Artificial Photosynthesis Will Now Produce Fuels Out Of Carbon Dioxide Waste
Scientists in the US have finally come up with a demo that explains how sunlight can be used to convert carbon dioxide into chemical products which are way more useful and valuable. The chemical products include biodegradable plastics, pharmaceuticals and liquid fuels and are made by using a simple new system.
This can be a game changer if greater efficiency is achieved
To mimic photosynthesis, bacteria and some metal nanowires work in harmony within a hybrid system. In this process organisms harvest energy through sunlight in order to produce nutrients by using carbon dioxide and water. However the new system uses sunlight for the process of converting the captured carbon dioxide and water from within the system to acetate, instead of the nutrients. Acetate is a chemical building block which is used in the process of synthesizing molecules more complex in nature.
Right now this seems not so commercially viable but somewhere in the near future its apparently slow progress may change. The commercially viable system will eventually provide us with a cleaner option to omit carbon dioxide emissions from entering the atmosphere we live in.
“We believe our system is a revolutionary leap forward in the field of artificial photosynthesis,” said chemist and lead researcher, Peidong Yang, from the University of California Berkeley, in a press release.
“Our system has the potential to fundamentally change the chemical and oil industry in that we can produce chemicals and fuels in a totally renewable way, rather than extracting them from deep below the ground.”Advertisement
This new system is arranged vertically with titanium oxide and silicon nanowires. These nanowires in turn absorb the sunlight which stimulates the reduction of carbon dioxide eventually. In the end the wire structure is densely populated with bacteria. The team of scientists also used Sporomusa ovata for the research purposes, this is a type of bacteria which accepts electrons rather readily from the environment and then uses them in order to reduce carbon dioxide.

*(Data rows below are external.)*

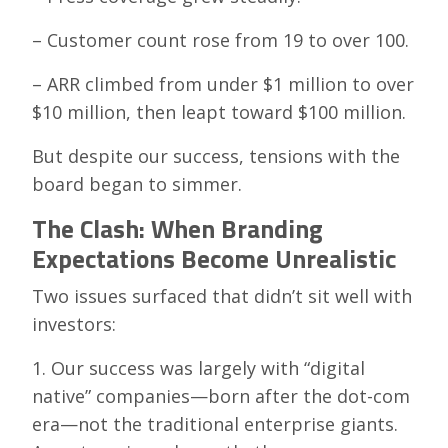
– Customer count rose from 19 to over 100.
– ARR climbed from under $1 million to over
$10 million, then leapt toward $100 million.
But despite our success, tensions with the
board began to simmer.
The Clash: When Branding
Expectations Become Unrealistic
Two issues surfaced that didn’t sit well with
investors:
1. Our success was largely with “digital
native” companies—born after the dot-com
era—not the traditional enterprise giants.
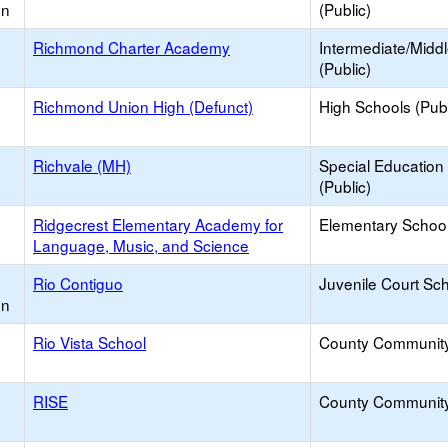
on
(Public)
Richmond Charter Academy
Intermediate/Midd
(Public)
Richmond Union High (Defunct)
High Schools (Publ
Richvale (MH)
Special Education
(Public)
Ridgecrest Elementary Academy for
Elementary School
Language, Music, and Science
Rio Contiguo
Juvenile Court Sc
on
Rio Vista School
County Communit
RISE
County Communit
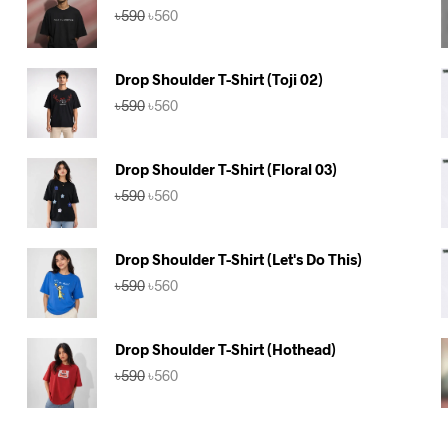
Original
Current
৳
590
৳
560
price
price
was:
is:
৳590.
৳560.
Drop Shoulder T-Shirt (Toji 02)
Original
Current
৳
590
৳
560
price
price
was:
is:
৳590.
৳560.
Drop Shoulder T-Shirt (Floral 03)
Original
Current
৳
590
৳
560
price
price
was:
is:
৳590.
৳560.
Drop Shoulder T-Shirt (Let's Do This)
Original
Current
৳
590
৳
560
price
price
was:
is:
৳590.
৳560.
Drop Shoulder T-Shirt (Hothead)
Original
Current
৳
590
৳
560
price
price
was:
is:
৳590.
৳560.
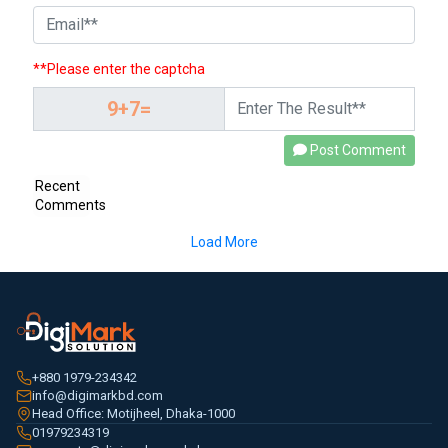
**Please enter the captcha
Post Comment
Recent
Comments
Load More
+880 1979-234342
info@digimarkbd.com
Head Office: Motijheel, Dhaka-1000
01979234319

“S. ovata is a great carbon dioxide catalyst as it makes acetate, a versatile chemical intermediate that can be used to manufacture a diverse array of useful chemicals,” said co-author Michelle Chang, from UC Berkeley, in the release.
The team also explained how they are moving towards the second generation system now. Right now they have a solar energy conversion efficiency of about 0.38 percent for 200 hours under the sunlight (which is about the same as that of a leaf). The new system will have a solar to chemical conversion system which will be more efficient and will convert almost three percent of the total solar energy. This can be commercially viable if this system will work to convert ten percent of the energy efficiently.